Data records
=== Begin Enclosure ===
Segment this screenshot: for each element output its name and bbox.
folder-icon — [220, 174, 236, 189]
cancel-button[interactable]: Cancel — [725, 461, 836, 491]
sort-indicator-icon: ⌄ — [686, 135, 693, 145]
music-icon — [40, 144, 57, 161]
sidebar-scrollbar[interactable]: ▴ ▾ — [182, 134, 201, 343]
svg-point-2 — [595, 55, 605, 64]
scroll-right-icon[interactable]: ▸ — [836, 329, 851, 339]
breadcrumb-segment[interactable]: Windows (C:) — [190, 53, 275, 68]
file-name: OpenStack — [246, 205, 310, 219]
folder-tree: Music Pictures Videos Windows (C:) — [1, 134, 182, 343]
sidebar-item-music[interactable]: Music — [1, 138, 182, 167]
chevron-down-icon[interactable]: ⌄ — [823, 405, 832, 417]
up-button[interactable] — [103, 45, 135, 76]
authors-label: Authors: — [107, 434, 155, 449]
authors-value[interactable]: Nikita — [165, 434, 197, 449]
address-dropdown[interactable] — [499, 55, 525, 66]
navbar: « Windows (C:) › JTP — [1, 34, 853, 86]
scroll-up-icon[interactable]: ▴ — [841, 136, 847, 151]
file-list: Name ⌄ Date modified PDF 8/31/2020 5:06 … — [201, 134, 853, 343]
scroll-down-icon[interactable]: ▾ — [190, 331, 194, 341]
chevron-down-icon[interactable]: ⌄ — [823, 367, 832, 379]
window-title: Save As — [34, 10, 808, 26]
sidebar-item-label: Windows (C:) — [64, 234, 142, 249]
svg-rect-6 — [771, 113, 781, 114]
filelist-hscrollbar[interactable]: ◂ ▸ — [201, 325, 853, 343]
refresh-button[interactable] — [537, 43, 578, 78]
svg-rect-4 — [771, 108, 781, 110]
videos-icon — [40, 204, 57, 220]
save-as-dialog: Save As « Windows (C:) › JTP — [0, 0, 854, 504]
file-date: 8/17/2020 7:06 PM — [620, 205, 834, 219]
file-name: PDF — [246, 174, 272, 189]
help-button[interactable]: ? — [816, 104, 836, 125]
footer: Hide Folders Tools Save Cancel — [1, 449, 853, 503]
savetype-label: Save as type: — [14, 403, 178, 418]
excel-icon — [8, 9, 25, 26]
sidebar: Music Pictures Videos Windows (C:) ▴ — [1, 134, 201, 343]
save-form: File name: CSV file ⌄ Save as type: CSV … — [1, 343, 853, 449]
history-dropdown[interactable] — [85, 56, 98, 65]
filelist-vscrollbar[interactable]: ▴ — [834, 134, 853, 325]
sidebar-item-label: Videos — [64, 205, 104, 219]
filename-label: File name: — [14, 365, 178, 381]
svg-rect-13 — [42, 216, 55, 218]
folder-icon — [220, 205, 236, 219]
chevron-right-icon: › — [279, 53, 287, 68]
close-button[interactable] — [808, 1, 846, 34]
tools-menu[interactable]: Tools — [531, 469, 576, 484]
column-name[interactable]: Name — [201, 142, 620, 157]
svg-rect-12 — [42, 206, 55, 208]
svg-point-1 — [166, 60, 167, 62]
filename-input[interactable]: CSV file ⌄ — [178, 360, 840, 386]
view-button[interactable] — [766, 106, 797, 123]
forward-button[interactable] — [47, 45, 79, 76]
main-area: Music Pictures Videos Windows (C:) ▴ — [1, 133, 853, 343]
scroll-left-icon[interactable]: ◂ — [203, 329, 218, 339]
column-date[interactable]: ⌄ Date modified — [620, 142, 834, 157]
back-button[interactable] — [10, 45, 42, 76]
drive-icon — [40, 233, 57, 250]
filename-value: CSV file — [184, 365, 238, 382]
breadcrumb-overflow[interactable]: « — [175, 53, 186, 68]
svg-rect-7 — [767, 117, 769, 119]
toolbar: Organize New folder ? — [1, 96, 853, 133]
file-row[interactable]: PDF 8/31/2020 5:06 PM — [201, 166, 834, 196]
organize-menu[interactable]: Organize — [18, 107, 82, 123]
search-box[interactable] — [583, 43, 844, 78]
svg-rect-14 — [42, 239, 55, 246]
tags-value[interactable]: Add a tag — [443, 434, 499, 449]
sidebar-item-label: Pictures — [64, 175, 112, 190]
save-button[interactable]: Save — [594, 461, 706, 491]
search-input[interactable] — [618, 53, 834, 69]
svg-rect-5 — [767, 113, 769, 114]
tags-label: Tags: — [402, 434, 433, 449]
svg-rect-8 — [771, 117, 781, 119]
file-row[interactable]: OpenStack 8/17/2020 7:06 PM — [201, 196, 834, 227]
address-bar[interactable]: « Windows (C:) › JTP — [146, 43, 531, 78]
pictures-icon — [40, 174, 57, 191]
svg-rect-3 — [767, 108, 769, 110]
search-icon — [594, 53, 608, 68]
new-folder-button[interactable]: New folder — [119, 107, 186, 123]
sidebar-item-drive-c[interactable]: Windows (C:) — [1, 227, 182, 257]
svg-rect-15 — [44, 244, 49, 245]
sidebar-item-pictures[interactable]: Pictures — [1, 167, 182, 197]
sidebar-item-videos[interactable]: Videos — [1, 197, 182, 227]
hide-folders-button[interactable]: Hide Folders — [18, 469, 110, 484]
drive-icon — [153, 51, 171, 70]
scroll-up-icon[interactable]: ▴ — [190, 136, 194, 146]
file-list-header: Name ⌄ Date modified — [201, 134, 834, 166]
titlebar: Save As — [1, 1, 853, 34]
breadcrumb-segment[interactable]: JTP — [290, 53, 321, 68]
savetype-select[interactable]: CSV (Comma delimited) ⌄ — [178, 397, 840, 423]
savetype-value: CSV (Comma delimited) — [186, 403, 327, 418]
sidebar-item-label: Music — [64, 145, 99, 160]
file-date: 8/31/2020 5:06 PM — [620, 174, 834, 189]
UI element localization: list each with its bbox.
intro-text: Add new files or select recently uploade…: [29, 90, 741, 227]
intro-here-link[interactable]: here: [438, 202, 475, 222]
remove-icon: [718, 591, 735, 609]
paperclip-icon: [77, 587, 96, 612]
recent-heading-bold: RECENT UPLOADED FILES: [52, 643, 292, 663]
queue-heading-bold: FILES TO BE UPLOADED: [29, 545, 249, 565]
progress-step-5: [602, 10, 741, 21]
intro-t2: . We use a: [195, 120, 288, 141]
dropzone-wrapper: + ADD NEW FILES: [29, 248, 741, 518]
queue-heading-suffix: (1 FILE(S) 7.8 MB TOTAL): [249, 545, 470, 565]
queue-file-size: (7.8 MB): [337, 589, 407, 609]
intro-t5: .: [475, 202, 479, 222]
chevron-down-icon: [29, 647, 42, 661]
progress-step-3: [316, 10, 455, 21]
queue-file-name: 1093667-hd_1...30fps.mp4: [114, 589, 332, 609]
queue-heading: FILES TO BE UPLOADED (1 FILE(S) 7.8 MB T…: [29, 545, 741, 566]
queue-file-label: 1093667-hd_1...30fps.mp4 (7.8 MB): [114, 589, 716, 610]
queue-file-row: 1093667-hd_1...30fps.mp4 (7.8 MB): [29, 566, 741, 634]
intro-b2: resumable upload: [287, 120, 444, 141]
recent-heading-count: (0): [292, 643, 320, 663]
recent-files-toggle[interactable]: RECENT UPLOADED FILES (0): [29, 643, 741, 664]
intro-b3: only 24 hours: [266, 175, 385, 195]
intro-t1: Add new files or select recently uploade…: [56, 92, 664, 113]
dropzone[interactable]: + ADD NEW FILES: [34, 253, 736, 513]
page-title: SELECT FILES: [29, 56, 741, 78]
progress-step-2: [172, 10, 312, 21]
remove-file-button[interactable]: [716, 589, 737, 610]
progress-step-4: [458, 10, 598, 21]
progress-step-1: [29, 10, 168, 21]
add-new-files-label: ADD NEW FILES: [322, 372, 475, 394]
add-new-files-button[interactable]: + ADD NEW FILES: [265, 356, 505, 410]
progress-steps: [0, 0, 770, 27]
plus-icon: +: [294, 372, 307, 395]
=== End Enclosure ===
• [TASK OBJECTIVE]
Give an exact copy of the lines from the one with "UI element localization: list" through the end of the entries, both ends included.

• [WRITTEN REPLY]
UI element localization: list each with its bbox.
intro-text: Add new files or select recently uploade…: [29, 90, 741, 227]
intro-here-link[interactable]: here: [438, 202, 475, 222]
remove-icon: [718, 591, 735, 609]
paperclip-icon: [77, 587, 96, 612]
recent-heading-bold: RECENT UPLOADED FILES: [52, 643, 292, 663]
queue-heading-bold: FILES TO BE UPLOADED: [29, 545, 249, 565]
progress-step-5: [602, 10, 741, 21]
intro-t2: . We use a: [195, 120, 288, 141]
dropzone-wrapper: + ADD NEW FILES: [29, 248, 741, 518]
queue-heading-suffix: (1 FILE(S) 7.8 MB TOTAL): [249, 545, 470, 565]
queue-file-size: (7.8 MB): [337, 589, 407, 609]
intro-t5: .: [475, 202, 479, 222]
chevron-down-icon: [29, 647, 42, 661]
progress-step-3: [316, 10, 455, 21]
queue-file-name: 1093667-hd_1...30fps.mp4: [114, 589, 332, 609]
queue-heading: FILES TO BE UPLOADED (1 FILE(S) 7.8 MB T…: [29, 545, 741, 566]
queue-file-label: 1093667-hd_1...30fps.mp4 (7.8 MB): [114, 589, 716, 610]
queue-file-row: 1093667-hd_1...30fps.mp4 (7.8 MB): [29, 566, 741, 634]
intro-b2: resumable upload: [287, 120, 444, 141]
recent-heading-count: (0): [292, 643, 320, 663]
recent-files-toggle[interactable]: RECENT UPLOADED FILES (0): [29, 643, 741, 664]
intro-b3: only 24 hours: [266, 175, 385, 195]
intro-t1: Add new files or select recently uploade…: [56, 92, 664, 113]
dropzone[interactable]: + ADD NEW FILES: [34, 253, 736, 513]
page-title: SELECT FILES: [29, 56, 741, 78]
progress-step-2: [172, 10, 312, 21]
remove-file-button[interactable]: [716, 589, 737, 610]
progress-step-4: [458, 10, 598, 21]
progress-step-1: [29, 10, 168, 21]
add-new-files-label: ADD NEW FILES: [322, 372, 475, 394]
add-new-files-button[interactable]: + ADD NEW FILES: [265, 356, 505, 410]
progress-steps: [0, 0, 770, 27]
plus-icon: +: [294, 372, 307, 395]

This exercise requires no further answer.